### SUPPLIED RECORDS:
- Opening Delimiter -

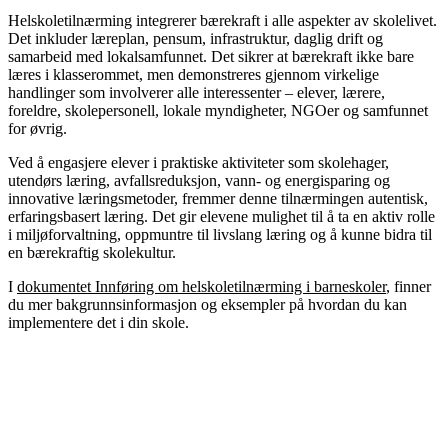
Helskoletilnærming integrerer bærekraft i alle aspekter av skolelivet.
Det inkluder læreplan, pensum, infrastruktur, daglig drift og
samarbeid med lokalsamfunnet. Det sikrer at bærekraft ikke bare
læres i klasserommet, men demonstreres gjennom virkelige
handlinger som involverer alle interessenter – elever, lærere,
foreldre, skolepersonell, lokale myndigheter, NGOer og samfunnet
for øvrig.
Ved å engasjere elever i praktiske aktiviteter som skolehager,
utendørs læring, avfallsreduksjon, vann- og energisparing og
innovative læringsmetoder, fremmer denne tilnærmingen autentisk,
erfaringsbasert læring. Det gir elevene mulighet til å ta en aktiv rolle
i miljøforvaltning, oppmuntre til livslang læring og å kunne bidra til
en bærekraftig skolekultur.
I
dokumentet Innføring om helskoletilnærming i barneskoler
, finner
du mer bakgrunnsinformasjon og eksempler på hvordan du kan
implementere det i din skole.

- Closing Delimiter -

### BRIEF:
Make an exact copy of the lines running from the one with "læres i klasserommet, men" to the last line of the listing, including both ends.

### WRITTEN REPLY:
læres i klasserommet, men demonstreres gjennom virkelige
handlinger som involverer alle interessenter – elever, lærere,
foreldre, skolepersonell, lokale myndigheter, NGOer og samfunnet
for øvrig.
Ved å engasjere elever i praktiske aktiviteter som skolehager,
utendørs læring, avfallsreduksjon, vann- og energisparing og
innovative læringsmetoder, fremmer denne tilnærmingen autentisk,
erfaringsbasert læring. Det gir elevene mulighet til å ta en aktiv rolle
i miljøforvaltning, oppmuntre til livslang læring og å kunne bidra til
en bærekraftig skolekultur.
I
dokumentet Innføring om helskoletilnærming i barneskoler
, finner
du mer bakgrunnsinformasjon og eksempler på hvordan du kan
implementere det i din skole.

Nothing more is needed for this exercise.